İKB Grubu’nun Fas’taki faaliyetlerinin sonuçlarından bahseder misiniz?

Fas’taki toplam fonumuz yaklaşık 7 milyar dolar. Bu fondan yenilenebilir enerji, ulaşım, taşımacılık, eğitim, sağlık, su, elektrik ve tarım gibi çeşitli sektörler faydalanıyor. İKB’nin Fas’taki fonundan en büyük payı taşımacılık sektörü alıyor.

Geçtiğimiz hafta sonu İKB tarafından finanse edilen hızlı tren projesinin başkent Rabat, Kazablanka ve Kenitra’daki istasyonlarını ziyaret ettik. Kazablanka, Rabat, Kenitra ve Tanca’yı bir birine bağlayan ve 2.5 milyar dolara mal olan yüksek hızlı tren yolu projesi, Afrika’da bir ilk.
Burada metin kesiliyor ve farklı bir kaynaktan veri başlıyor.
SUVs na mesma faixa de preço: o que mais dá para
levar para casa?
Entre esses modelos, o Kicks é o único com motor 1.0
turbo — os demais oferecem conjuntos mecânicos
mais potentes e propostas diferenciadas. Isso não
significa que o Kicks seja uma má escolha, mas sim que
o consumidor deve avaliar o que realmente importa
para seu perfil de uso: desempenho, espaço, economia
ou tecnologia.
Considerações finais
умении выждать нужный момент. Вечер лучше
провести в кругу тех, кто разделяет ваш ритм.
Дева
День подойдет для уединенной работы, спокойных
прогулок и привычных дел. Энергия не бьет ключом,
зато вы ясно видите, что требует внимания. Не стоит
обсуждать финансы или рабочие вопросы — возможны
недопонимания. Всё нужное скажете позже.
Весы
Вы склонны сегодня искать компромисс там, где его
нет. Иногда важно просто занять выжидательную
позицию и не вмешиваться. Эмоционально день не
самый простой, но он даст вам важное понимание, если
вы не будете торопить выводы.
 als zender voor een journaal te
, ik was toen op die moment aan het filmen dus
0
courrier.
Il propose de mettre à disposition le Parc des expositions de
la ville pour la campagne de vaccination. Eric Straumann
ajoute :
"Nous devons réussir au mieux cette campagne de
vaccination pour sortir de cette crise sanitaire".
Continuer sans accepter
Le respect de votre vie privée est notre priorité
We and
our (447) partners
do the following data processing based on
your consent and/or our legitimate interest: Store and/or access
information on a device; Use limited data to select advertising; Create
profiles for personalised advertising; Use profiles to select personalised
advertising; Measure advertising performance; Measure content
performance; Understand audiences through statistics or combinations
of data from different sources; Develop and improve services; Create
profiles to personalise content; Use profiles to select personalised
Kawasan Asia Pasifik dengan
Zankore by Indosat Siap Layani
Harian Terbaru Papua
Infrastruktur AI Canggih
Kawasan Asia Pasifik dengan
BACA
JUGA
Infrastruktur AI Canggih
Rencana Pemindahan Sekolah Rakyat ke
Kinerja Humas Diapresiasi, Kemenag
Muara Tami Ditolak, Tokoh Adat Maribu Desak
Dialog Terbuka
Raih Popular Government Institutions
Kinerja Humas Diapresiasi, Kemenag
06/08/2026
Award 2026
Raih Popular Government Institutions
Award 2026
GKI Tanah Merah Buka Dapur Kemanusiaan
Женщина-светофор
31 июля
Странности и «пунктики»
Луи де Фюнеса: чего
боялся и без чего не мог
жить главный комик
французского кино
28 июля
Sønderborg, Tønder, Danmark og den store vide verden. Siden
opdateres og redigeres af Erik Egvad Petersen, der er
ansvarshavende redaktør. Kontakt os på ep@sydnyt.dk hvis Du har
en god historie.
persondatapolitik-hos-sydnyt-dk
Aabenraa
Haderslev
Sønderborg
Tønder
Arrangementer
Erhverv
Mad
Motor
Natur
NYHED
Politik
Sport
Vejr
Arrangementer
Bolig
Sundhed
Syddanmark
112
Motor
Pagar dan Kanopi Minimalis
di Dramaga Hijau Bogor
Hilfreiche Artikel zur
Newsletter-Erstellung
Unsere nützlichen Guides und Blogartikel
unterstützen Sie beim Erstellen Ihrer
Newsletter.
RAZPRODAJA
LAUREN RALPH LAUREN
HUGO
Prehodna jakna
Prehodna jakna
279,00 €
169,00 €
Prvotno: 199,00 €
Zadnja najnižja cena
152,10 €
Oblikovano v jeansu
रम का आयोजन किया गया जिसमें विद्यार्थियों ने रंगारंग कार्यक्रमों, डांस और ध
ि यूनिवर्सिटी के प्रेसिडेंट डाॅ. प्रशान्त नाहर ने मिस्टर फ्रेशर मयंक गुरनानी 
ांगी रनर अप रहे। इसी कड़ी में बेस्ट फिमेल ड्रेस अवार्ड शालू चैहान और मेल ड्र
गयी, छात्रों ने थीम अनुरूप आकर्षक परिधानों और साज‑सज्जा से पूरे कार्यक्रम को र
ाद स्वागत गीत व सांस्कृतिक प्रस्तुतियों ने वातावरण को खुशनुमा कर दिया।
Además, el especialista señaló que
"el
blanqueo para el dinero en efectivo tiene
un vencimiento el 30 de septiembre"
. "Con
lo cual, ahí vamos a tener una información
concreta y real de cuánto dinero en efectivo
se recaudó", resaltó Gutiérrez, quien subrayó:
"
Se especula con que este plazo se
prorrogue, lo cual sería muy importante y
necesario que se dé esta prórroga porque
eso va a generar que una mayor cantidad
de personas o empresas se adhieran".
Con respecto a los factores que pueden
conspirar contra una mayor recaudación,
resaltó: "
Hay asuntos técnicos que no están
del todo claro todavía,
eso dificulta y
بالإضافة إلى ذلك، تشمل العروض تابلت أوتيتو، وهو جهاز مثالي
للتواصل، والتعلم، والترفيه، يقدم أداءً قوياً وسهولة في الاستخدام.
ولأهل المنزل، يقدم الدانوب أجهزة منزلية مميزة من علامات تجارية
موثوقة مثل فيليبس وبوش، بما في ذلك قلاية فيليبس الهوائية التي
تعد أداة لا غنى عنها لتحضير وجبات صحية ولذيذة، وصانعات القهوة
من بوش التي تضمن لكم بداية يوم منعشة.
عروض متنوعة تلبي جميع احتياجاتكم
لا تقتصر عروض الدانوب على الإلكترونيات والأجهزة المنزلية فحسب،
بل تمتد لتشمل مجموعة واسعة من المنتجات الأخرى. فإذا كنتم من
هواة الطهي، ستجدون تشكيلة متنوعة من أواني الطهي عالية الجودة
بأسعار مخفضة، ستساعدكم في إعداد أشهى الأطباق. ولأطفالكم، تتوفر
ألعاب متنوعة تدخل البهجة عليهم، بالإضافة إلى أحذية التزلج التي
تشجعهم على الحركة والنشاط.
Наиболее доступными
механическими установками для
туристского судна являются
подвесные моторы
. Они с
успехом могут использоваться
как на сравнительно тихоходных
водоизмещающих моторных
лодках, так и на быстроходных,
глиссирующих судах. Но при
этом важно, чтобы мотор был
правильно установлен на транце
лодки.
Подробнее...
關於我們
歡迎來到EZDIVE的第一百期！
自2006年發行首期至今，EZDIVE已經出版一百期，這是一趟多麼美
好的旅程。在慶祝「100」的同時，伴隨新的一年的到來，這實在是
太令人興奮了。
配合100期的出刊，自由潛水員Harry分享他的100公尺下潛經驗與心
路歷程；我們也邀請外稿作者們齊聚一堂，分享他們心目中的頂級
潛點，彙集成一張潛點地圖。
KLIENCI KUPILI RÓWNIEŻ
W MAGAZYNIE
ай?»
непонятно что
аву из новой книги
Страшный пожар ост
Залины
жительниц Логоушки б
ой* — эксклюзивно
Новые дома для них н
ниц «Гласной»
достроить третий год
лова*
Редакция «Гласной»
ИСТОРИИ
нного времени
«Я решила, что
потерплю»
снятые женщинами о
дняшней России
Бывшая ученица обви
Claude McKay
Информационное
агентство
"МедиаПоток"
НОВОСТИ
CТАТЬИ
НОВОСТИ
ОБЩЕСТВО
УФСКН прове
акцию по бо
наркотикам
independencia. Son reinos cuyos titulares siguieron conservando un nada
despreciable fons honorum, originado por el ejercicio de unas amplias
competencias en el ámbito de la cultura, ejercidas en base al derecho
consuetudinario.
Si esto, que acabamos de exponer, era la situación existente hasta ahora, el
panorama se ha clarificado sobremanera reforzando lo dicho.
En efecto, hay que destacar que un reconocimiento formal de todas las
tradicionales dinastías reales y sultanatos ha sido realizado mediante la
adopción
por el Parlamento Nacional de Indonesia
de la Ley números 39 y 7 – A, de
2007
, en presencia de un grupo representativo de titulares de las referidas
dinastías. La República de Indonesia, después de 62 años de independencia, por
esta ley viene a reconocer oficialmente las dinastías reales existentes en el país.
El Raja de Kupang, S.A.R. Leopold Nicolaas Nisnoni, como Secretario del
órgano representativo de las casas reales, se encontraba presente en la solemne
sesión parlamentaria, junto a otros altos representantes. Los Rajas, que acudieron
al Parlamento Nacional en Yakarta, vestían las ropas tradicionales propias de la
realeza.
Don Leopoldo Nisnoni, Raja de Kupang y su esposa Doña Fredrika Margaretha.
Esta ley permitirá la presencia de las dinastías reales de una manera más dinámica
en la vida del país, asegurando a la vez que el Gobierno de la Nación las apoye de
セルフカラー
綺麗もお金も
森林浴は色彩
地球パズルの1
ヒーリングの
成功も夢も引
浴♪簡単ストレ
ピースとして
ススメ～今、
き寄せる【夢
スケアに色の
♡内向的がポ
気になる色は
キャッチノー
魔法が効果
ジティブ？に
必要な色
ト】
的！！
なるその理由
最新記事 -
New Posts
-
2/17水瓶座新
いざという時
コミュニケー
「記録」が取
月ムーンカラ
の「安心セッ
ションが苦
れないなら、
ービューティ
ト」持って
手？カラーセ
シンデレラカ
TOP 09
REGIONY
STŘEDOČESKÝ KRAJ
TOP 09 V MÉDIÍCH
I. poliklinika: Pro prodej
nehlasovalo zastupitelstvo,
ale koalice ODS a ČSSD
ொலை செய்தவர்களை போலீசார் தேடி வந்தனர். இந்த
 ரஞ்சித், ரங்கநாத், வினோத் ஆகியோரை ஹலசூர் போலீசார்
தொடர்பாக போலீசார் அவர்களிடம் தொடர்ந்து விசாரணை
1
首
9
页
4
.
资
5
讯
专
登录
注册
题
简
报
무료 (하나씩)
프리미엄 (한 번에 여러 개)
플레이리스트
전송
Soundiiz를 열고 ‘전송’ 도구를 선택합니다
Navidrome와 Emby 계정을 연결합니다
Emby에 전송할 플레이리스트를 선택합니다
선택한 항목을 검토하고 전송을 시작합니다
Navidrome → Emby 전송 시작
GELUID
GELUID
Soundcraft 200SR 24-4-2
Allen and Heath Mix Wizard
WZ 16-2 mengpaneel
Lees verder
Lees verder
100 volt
İKB tarafından finanse edilen ‘Afrika Mesleki Eğitim’ programı kapsamında Fas’ta Afrikalı öğrencilere eğitim verilen Uçak Sektörü Mesleki Eğitim Enstitüsü’nü de ziyaret ettik. Bununla birlikte Fas Kralı 6. Muhammed himayesinde başlatılan mesleki eğitim sistemini yeniden düzenleme ve müfredatını yenileme projesine verdiğimiz desteğin yanı sıra 2019 yılında Fas’ta 5 yeni mesleki eğitim merkezinin inşaatına başladık. Hedeflerimiz, mesleki eğitimin geliştirilmesi ve gençlerin çalışma ortamına hazırlanmasındaki önemiyle kesişiyor.

Üye ülkelerin deneyimlerini paylaşması ve bilgi alışverişinde bulunması çerçevesinde Fas ile 15 Afrika ülkesinde mesleki eğitimlerin geliştirilmesi konusunda çeşitli programlar üzerinde çalışıyoruz. Daha önce deneyimler kuzeyden güneye doğru yayılıyordu. Bugün güney ülkeleri arasında deneyimlerin paylaşılmasını teşvik ediyoruz. Örneğin Fas, mesleki eğitim, kırsal bölgelerde kalkınma, tarım ve lojistik gibi birçok alanda tam bir başarı öyküsü haline geldi. Kral 6. Muhammed’in direktifleri doğrultusunda bu deneyimler Afrika ülkelerinin hizmetine sunuluyor. Fas ile ortak olarak yürüttüğümüz birçok güney ülkeleri işbirliği projemiz var. Bu bağlamda, Afrika’da faaliyet gösteren Fas bankalarının ‘Arap-Afrika Ticaret Köprüleri’ programına liderlik etmek üzere seçildiğini de belirtmeliyim.